The benefits are amazing:

* Changes are likely to be limited to only one "thing", thus making them both lower-risk and easier to review and QA

* With every step shipped to production, you learn if it is providing the benefit you are looking for or if you need to pivot

* You are not developing a feature branch while "main" moves at the same time, and wasting time on keeping up with it

* If the project gets stopped 3 months in, you have still delivered some value, including those in-between refactorings

* Your customers love you since they are seeing improvements regularly

* There is never any high-risk, big "release" where you need to sit around as 24/7 support and wait for bugs to rear their heads

I am happy to give some guidance myself: what is the "major feature" you think can only be done with a single, large change all at once? (I've done huge DB model changes affecting 100Ms of rows with no downtime, merged two "subapps" into one, migrated monoliths to microservices etc, but also built new full-stack complex features with branches with diff size being less than 400 lines for each)

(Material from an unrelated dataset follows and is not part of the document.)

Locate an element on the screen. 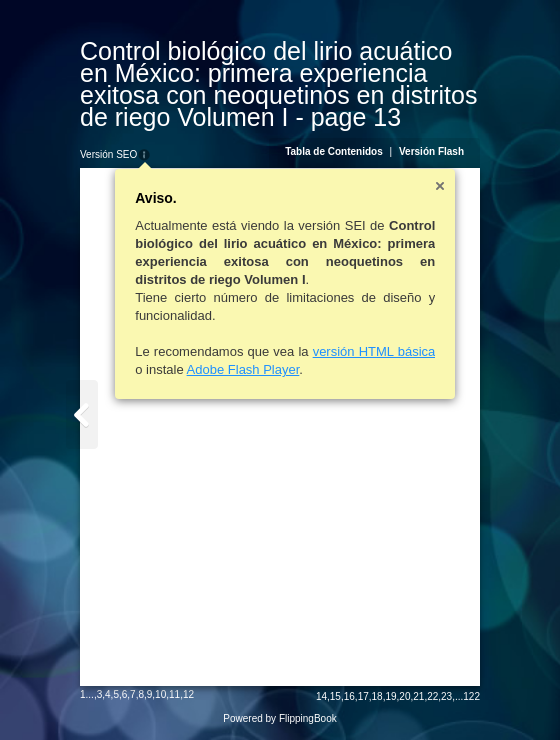 This screenshot has width=560, height=740. Tabla de Contenidos is located at coordinates (334, 151).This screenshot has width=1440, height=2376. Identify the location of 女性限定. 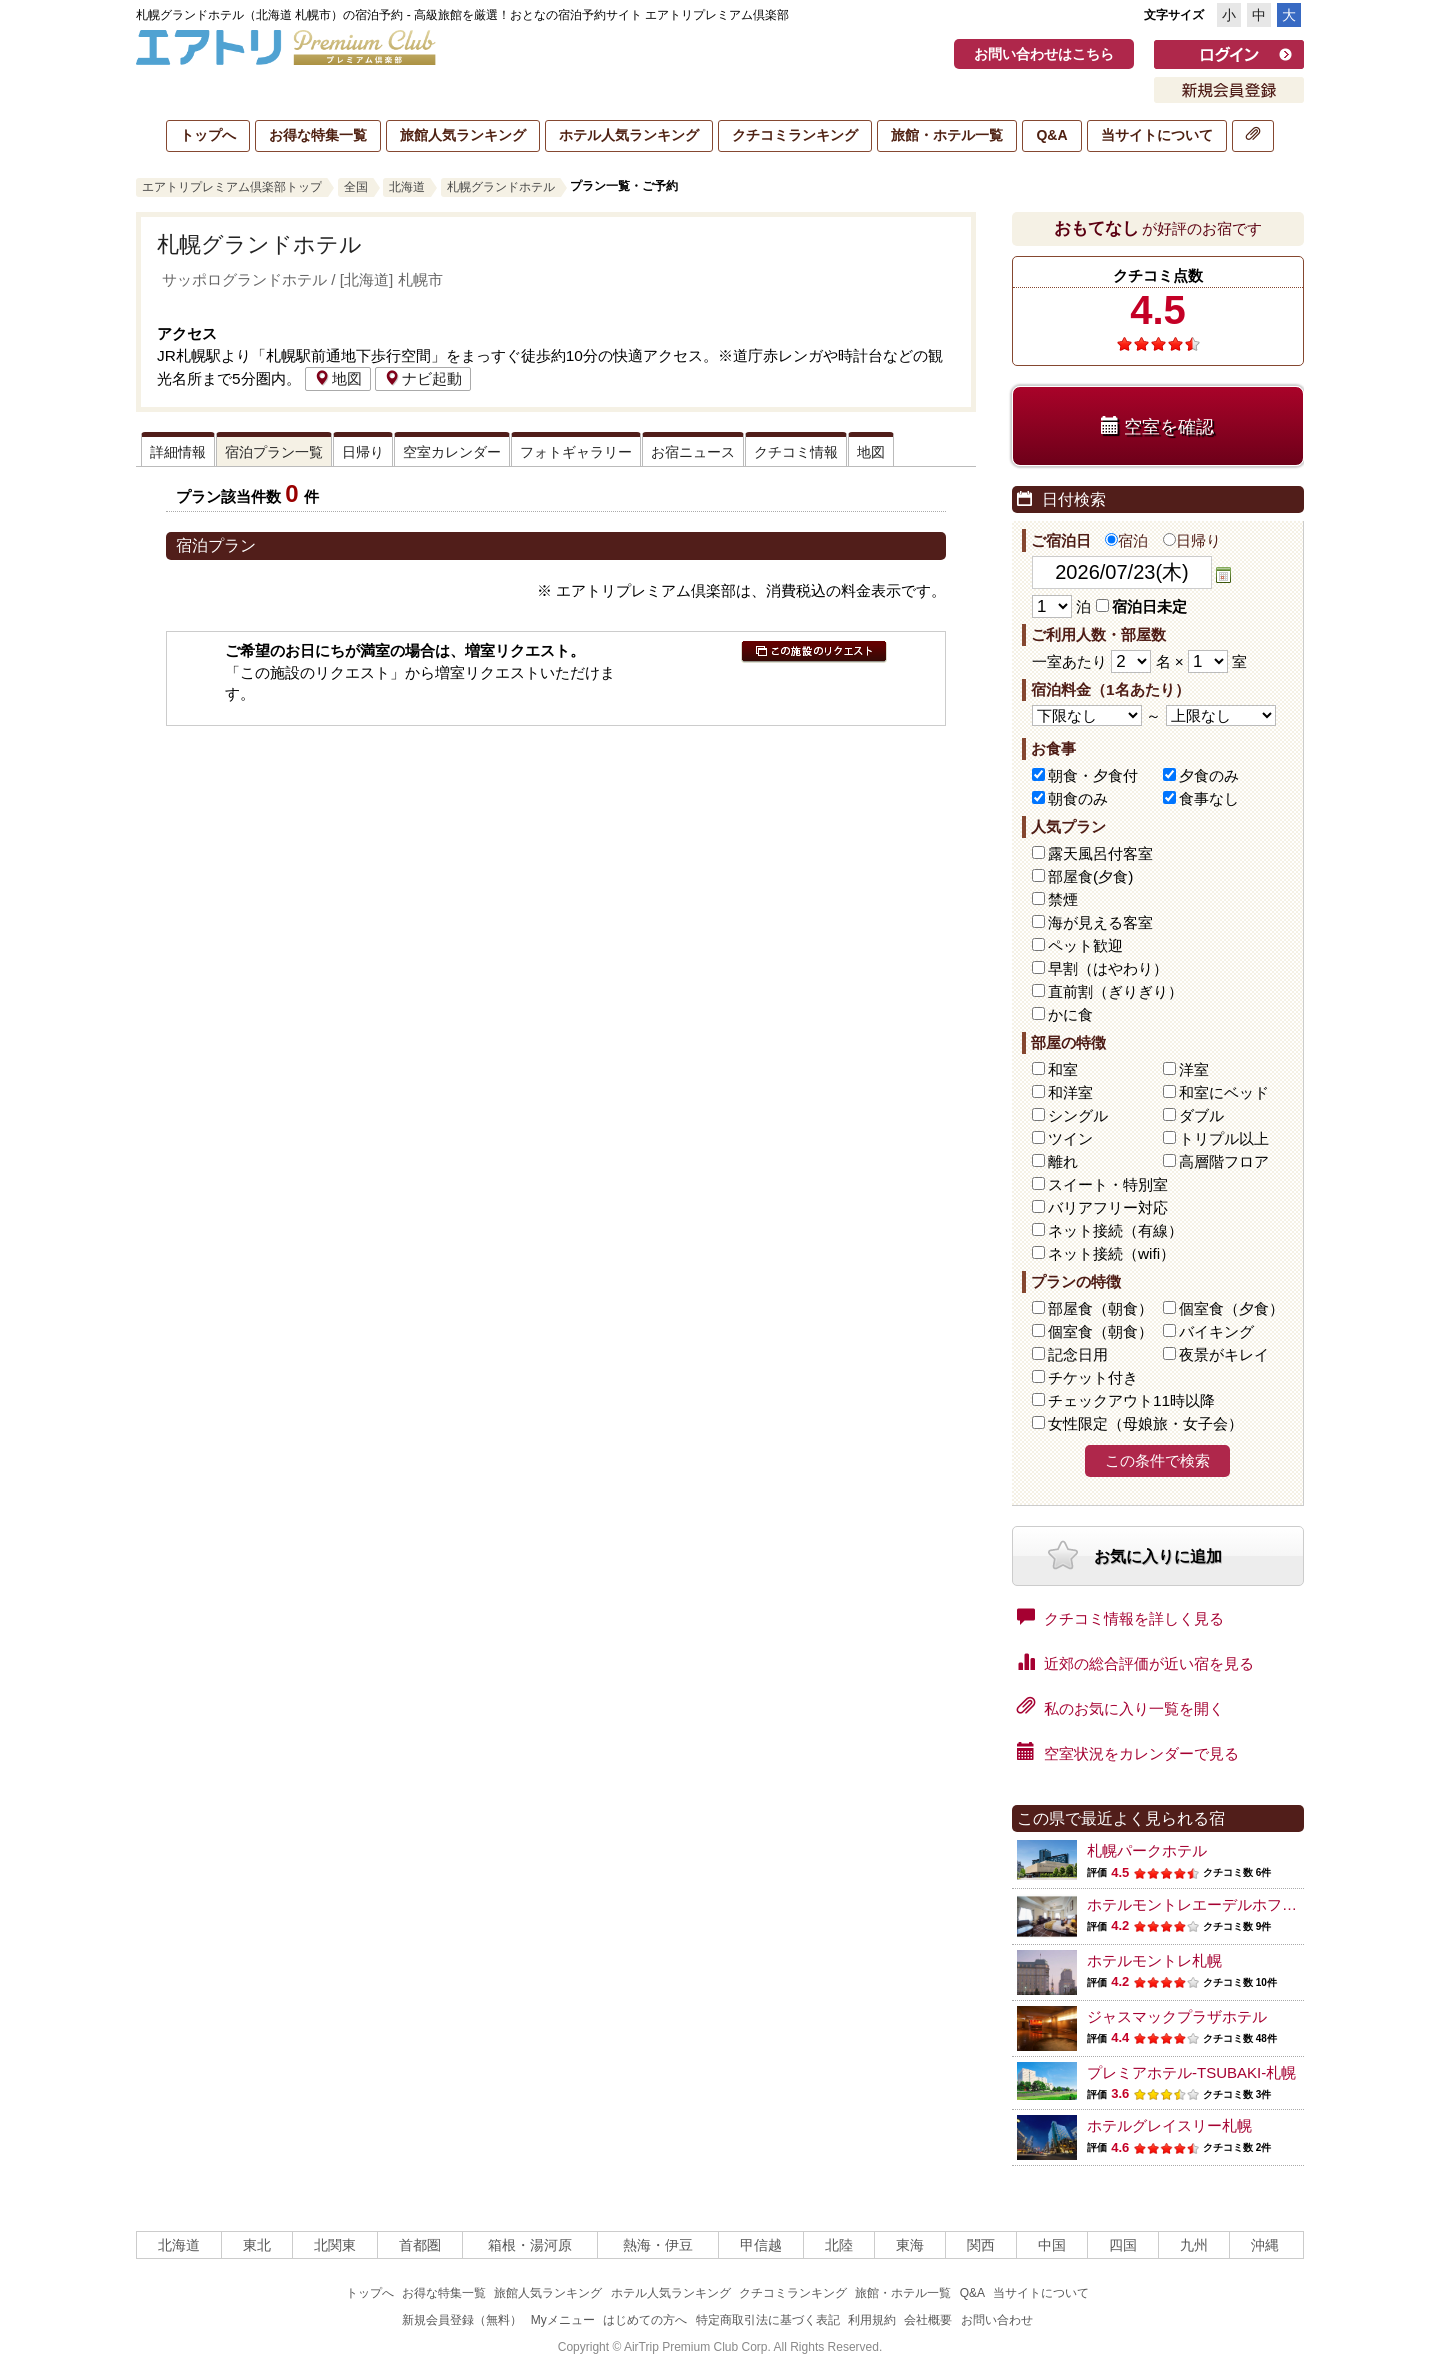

5. tripple6 ◴[] No.42167418[source]
Having a massive major feature done as a single commit is evil. Merging two branches may conclude combining a unit of work, a major feature, a minor feature with the main branch (of course once the topic branch is merged to the upstream, and never vice versa [rebase in git terminology]). This is logically "a big commit" constructed from a concrete amount of small commits. Additionally, having small atomic commits also makes reverting a commit a trivial operation regardless the branch the commit was introduced in. Bisecting a range of small commits also makes finding a bad commit easier.